▶ _Exercise_:
Nothing but the lines from the one containing "С закрытой территорией" through the last line of the data below should be returned, each copied exactly.
☆ ☆ ☆
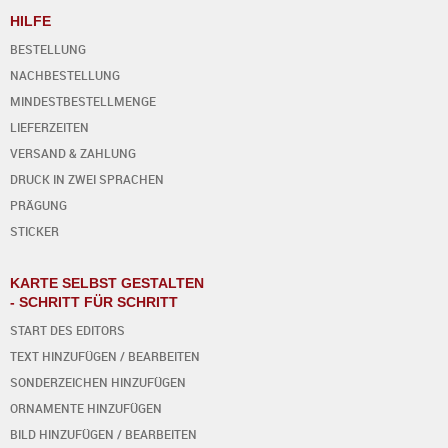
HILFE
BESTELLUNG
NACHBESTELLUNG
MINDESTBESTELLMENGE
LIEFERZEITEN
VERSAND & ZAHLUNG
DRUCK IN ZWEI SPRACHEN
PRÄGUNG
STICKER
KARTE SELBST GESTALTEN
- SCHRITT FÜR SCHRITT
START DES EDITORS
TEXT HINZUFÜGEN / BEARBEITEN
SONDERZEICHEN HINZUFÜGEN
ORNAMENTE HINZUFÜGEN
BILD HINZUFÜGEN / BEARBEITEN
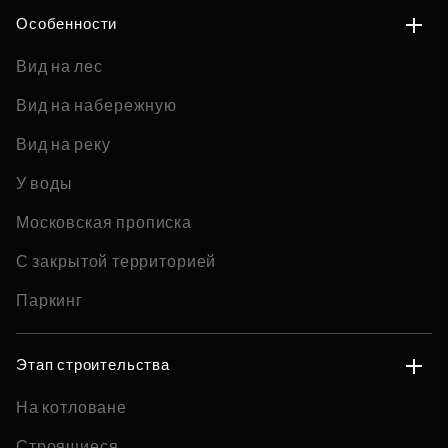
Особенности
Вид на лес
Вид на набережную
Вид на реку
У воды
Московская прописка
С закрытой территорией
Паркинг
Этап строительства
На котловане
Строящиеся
☆ ☆ ☆
▶ _Result of this task_:
С закрытой территорией
Паркинг
Этап строительства
На котловане
Строящиеся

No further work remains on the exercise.